Tertiary educational institutions comprising of universities, colleges and polytechnics will have to meet this growing demand, he observes, adding skills at tertiary education institutes must be more relevant to the labor market.
“Tertiary graduates struggle to find jobs, indicating a major skills gap. Only 19 percent of college graduates are employed full-time or part-time. At the tertiary level, more than a third of graduates remain unemployed one or two years after graduation, while unemployment rates of female graduates are even higher,” says the report.
FDI is expected to be sustained, supported by regulatory reforms, infrastructure developments and stable political conditions, while reforms in the financial sector, closing the infrastructure gap, and implementation of the annual development plan are crucial for the country’s progress, the report adds.

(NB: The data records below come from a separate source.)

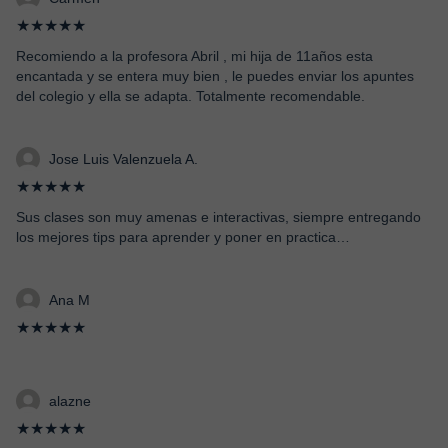
★★★★★
Recomiendo a la profesora Abril , mi hija de 11años esta
encantada y se entera muy bien , le puedes enviar los apuntes
del colegio y ella se adapta. Totalmente recomendable.
Jose Luis Valenzuela A.
★★★★★
Sus clases son muy amenas e interactivas, siempre entregando
los mejores tips para aprender y poner en practica…
Ana M
★★★★★
alazne
★★★★★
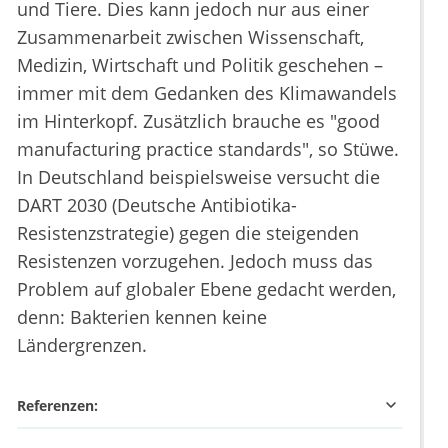
und Tiere. Dies kann jedoch nur aus einer
Zusammenarbeit zwischen Wissenschaft,
Medizin, Wirtschaft und Politik geschehen –
immer mit dem Gedanken des Klimawandels
im Hinterkopf. Zusätzlich brauche es "good
manufacturing practice standards", so Stüwe.
In Deutschland beispielsweise versucht die
DART 2030 (Deutsche Antibiotika-
Resistenzstrategie) gegen die steigenden
Resistenzen vorzugehen. Jedoch muss das
Problem auf globaler Ebene gedacht werden,
denn: Bakterien kennen keine
Ländergrenzen.
Referenzen:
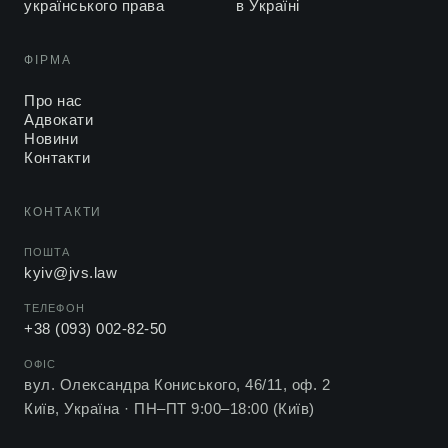
українського права
в Україні
ФІРМА
Про нас
Адвокати
Новини
Контакти
КОНТАКТИ
ПОШТА
kyiv@jvs.law
ТЕЛЕФОН
+38 (093) 002-82-50
ОФІС
вул. Олександра Кониського, 46/11, оф. 2
Київ, Україна ·
ПН–ПТ 9:00–18:00 (Київ)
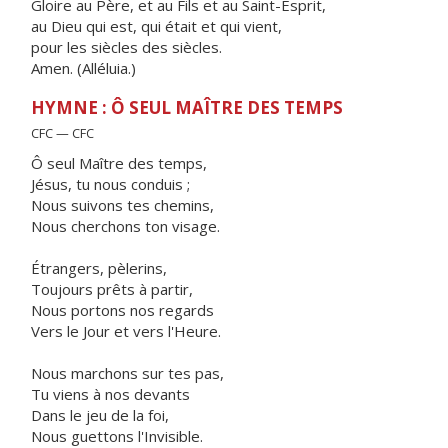
Gloire au Père, et au Fils et au Saint-Esprit,
au Dieu qui est, qui était et qui vient,
pour les siècles des siècles.
Amen. (Alléluia.)
HYMNE : Ô SEUL MAÎTRE DES TEMPS
CFC — CFC
Ô seul Maître des temps,
Jésus, tu nous conduis ;
Nous suivons tes chemins,
Nous cherchons ton visage.
Étrangers, pèlerins,
Toujours prêts à partir,
Nous portons nos regards
Vers le Jour et vers l'Heure.
Nous marchons sur tes pas,
Tu viens à nos devants
Dans le jeu de la foi,
Nous guettons l'Invisible.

On the other hand, reserve coverage is likely to remain adequate. Given the high share of concessional borrowing, the risk of external debt distress continues to be low, it warns.
In addition, a gradual increase in exchange rate flexibility will help sustain the foreign exchange reserves, buffer the economy against external shocks and increase monetary policy autonomy, it mentions.

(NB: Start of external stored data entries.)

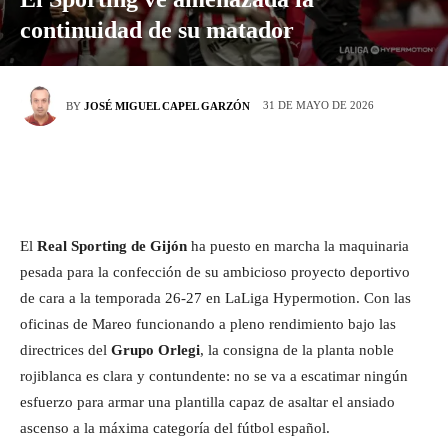
continuidad de su matador
31 DE MAYO DE 2026
BY
JOSÉ MIGUEL CAPEL GARZÓN
El
Real Sporting de Gijón
ha puesto en marcha la maquinaria
pesada para la confección de su ambicioso proyecto deportivo
de cara a la temporada 26-27 en LaLiga Hypermotion. Con las
oficinas de Mareo funcionando a pleno rendimiento bajo las
directrices del
Grupo Orlegi
, la consigna de la planta noble
rojiblanca es clara y contundente: no se va a escatimar ningún
esfuerzo para armar una plantilla capaz de asaltar el ansiado
ascenso a la máxima categoría del fútbol español.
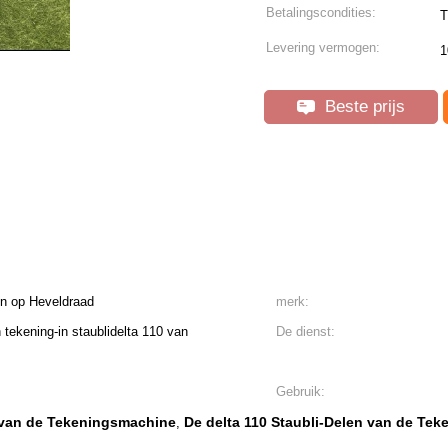
Betalingscondities:
T
Levering vermogen:
1
Beste prijs
n op Heveldraad
merk:
h tekening-in staublidelta 110 van
De dienst:
Gebruik:
 van de Tekeningsmachine
De delta 110 Staubli-Delen van de Te
,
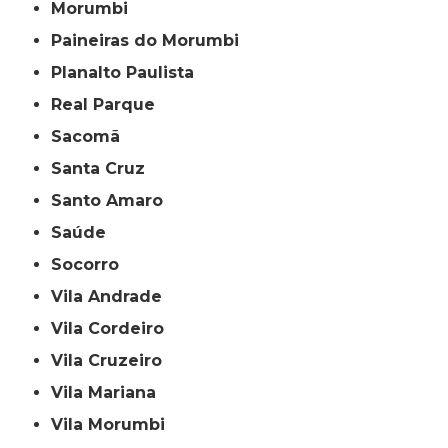
Morumbi
Paineiras do Morumbi
Planalto Paulista
Real Parque
Sacomã
Santa Cruz
Santo Amaro
Saúde
Socorro
Vila Andrade
Vila Cordeiro
Vila Cruzeiro
Vila Mariana
Vila Morumbi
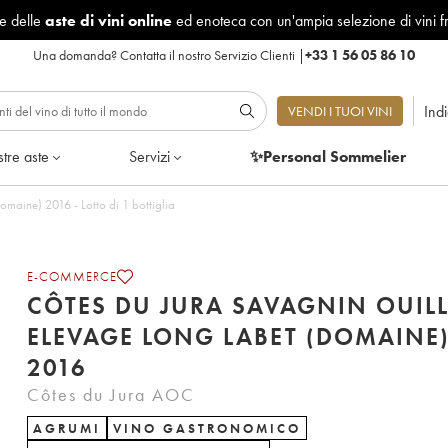
le delle
aste di vini online
ed enoteca con un'ampia selezione di vini f
Una domanda?
Contatta il nostro Servizio Clienti
|
+33 1 56 05 86 10
Ind
VENDI I TUOI VINI
tre aste
Servizi
✨Personal Sommelier
Côtes du Jura Savagnin Ouillé Elevage Long Labet (Domaine) 2016 - Lotto di 1 bottiglia
E-COMMERCE
CÔTES DU JURA SAVAGNIN OUILL
ELEVAGE LONG LABET (DOMAINE
2016
Côtes du Jura AOC
AGRUMI
VINO GASTRONOMICO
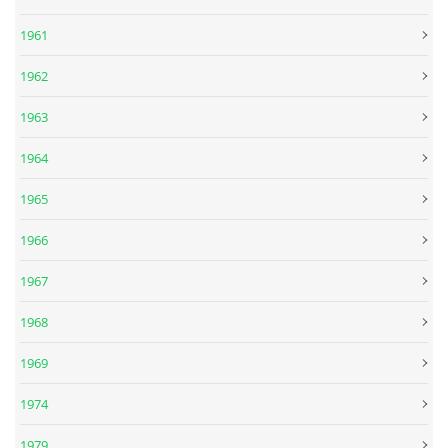
1961
SKLADBY + INFO + AKORDY
1962
FILMY
1963
BEATLES MONTHLY BOOK
1964
1965
KNIHY O BEATLES
1966
KNIHY O BEATLES II
1967
1968
KALENDÁŘ 1960-62
1969
KALENDÁŘ 1963-64
1974
1979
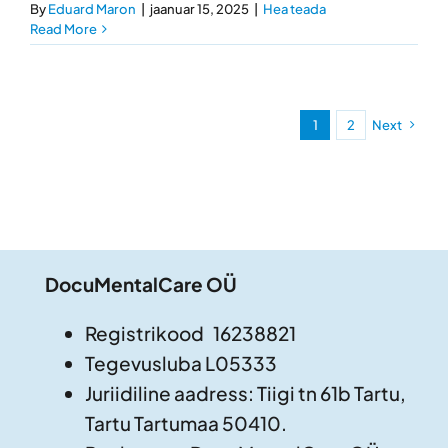
By
Eduard Maron
|
jaanuar 15, 2025
|
Hea teada
Read More
1
2
Next
DocuMentalCare OÜ
Registrikood 16238821
Tegevusluba L05333
Juriidiline aadress: Tiigi tn 61b Tartu,
Tartu Tartumaa 50410.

What are the challenges ahead
As per the development update, there are some key challenges for Bangladesh, which need to be properly addressed for sustaining the growth momentum.
Governance in financial sector, weak government revenue collections, real effective exchange rate, which adversely impact exports, are key challenges,” says Bernard.
The real effective exchange rate rose by 5.6% in the FY19.
In addition, increased bank borrowing , less private credit growth than target, low deposit growth, rising non-performing loans and purchase of dollars by banks from the central banks are the other hindrances, he adds.
At the same time, a challenging global outlook may reduce aggregate demand in Bangladesh’s main export markets, putting export growth under pressure, he warns.
Similarly, the growth of remittance inflows may negatively impact if economic conditions deteriorate in Saudi Arabia, the UAE, and the United States, the report predicts.
Inflation is projected to rise modestly with increased natural gas prices, possible crop production losses due to the recent floods and the growing output gap, it adds.
Doing business ranking to improve significantly
"I want to acknowledge that Bangladesh has done very well and will continue to do. What is important to remember is the direction of growth and that direction is positive. Our overall assessment of growth projection is positive," says Mercy Miyang Tembon replying to a question on ease of doing business.
Recently, the global lender has named Bangladesh among the top 20 economies that saw progress in at least three out of ten areas on ease of doing business index.
As per Doing Business 2019 of WB, Bangladesh is ranked 176th out of 190 countries.